3.俳句の季語と後の雛、子どもに伝えたい日本の文化
後の雛は古来より俳句の世界でも親しまれ、季語として使われている例が多くあります。
「後の雛祭り」これは晩秋の季語になります。
「後の雛」「秋の雛」「菊雛」「菊の絵櫃(えびつ)」これらも季語になります。
古来より現代に伝わる著名人の俳句に触れることで、後の雛が多くの人に親しまれていたことをご確認いただければ幸いです。
では、さっそく後の雛を季語とした俳句をご紹介します。
豊年の 雨を御覧になろう 雛達
小林一茶の「七番目記」に詠われています。
江戸時代から明治初期までは重陽の節句の時期、つまり豊年を迎える時期である旧暦の9月(現在の10月)にもお雛様を飾っていたことがこの俳句からも見えてきます。
後の雛 うしろ姿こそ 見られている
泉鏡花の「鏡花全集」に詠われています。
重陽の節句にも飾られる雛人形のうしろ姿の美しさを詠うことで、雛人形の奥ゆかしさに触れたのではないでしょうか。
後の雛 そうではあるが(だが、しかし) 十二一重だなあ
後の雛の十二一重の美しさをストレートに表現しています。
あえて飾らずに表現することで、多くの人の心をつかんだのではないでしょうか。
日本の行事は古来より繰り返されるのが特徴となっています。
そのため後にくる行事には「後の」をつけて表現します。
秋のお彼岸は「後の彼岸」、十五夜のあとの十三夜は「後の月見」、そして重陽の節句にある「後の雛」などがそれにあたります。
「後の」とつけることでひとつひとつの行事に奥ゆかしさを感じることができ、さらにそれを俳句で詠むことで多くの人たちから愛されていた行事だったことを感じることができます。
なお、今回引用させていただいた俳句の解釈は古語辞典をもとに独自に行いましたので、若干の解釈の違いはご了承ください。
4.富田林と後の雛
重陽の節句にまつわる後の雛は江戸時代に関西を中心に行われたと伝わっており、現在も江戸時代からの商家や民家が残っている富田林寺内町では毎年10月中旬に「後の雛まつり」を開催しています。
富田林寺内町は大阪府下で唯一の国の重要伝統的建造物群保存地区にあたり、この行事は2007年から秋の風物詩として企画・開催されています。
主な催しとしては、下記のようなものが挙げられます。
年度によって催し内容は異なりますので、富田林観光協会のホームページをご覧くださいますようお願いします。
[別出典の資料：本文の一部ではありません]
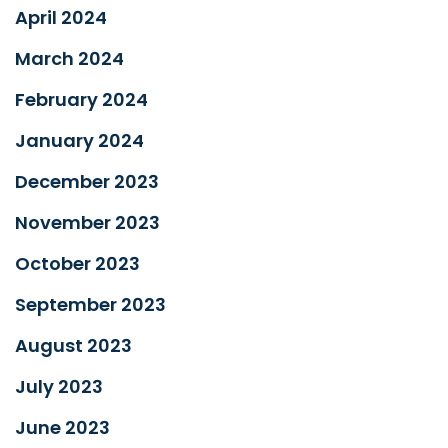
April 2024
March 2024
February 2024
January 2024
December 2023
November 2023
October 2023
September 2023
August 2023
July 2023
June 2023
- 寺内町界隈の旧田中家住宅、旧杉山家住宅、じないまち交流館、じないまち展望広場、本町通り軒下マーケットなどで菊花とお雛様の展示を行います。
- 上記の菊花とお雛様の展示を行う場所でお茶会などが行われます。
- 調べたところ毎年場所は変わり、予約不要で当日抹茶・お菓子代として500円前後の負担をすることで先着100名ほどの利用ができます。
- クリエーターこだわりの作品の展示販売と観葉植物販売と占いのイベントを行います。
後の雛の良さをもっと知りたいとお考えの方や、雛人形を年に二度飾る楽しみを堪能したいものの雛人形を買うことに迷いがある方は是非足を運んでください。
富田林市寺内町は大阪市内よりさらに電車で30分から1時間ほど時間がかかるためおっくうに感じるかもしれませんが、時間に追われる日々を忘れることができるその空間は時間をかけてでも足を運ぶ価値があります。
なぜ、富田林では後の雛祭りを町を挙げて行っているのか?それにはきちんとした理由があります。
富田林市寺内町の玄関口である近鉄富田林駅から寺内町までのルートは、昔ながらの商店街が数か所残っています。
しかし、現在は大型商業施設の進出や少子高齢化などの影響により、空き地や空き家が目立つようになったり、シャッター商店街となってしまったりしています。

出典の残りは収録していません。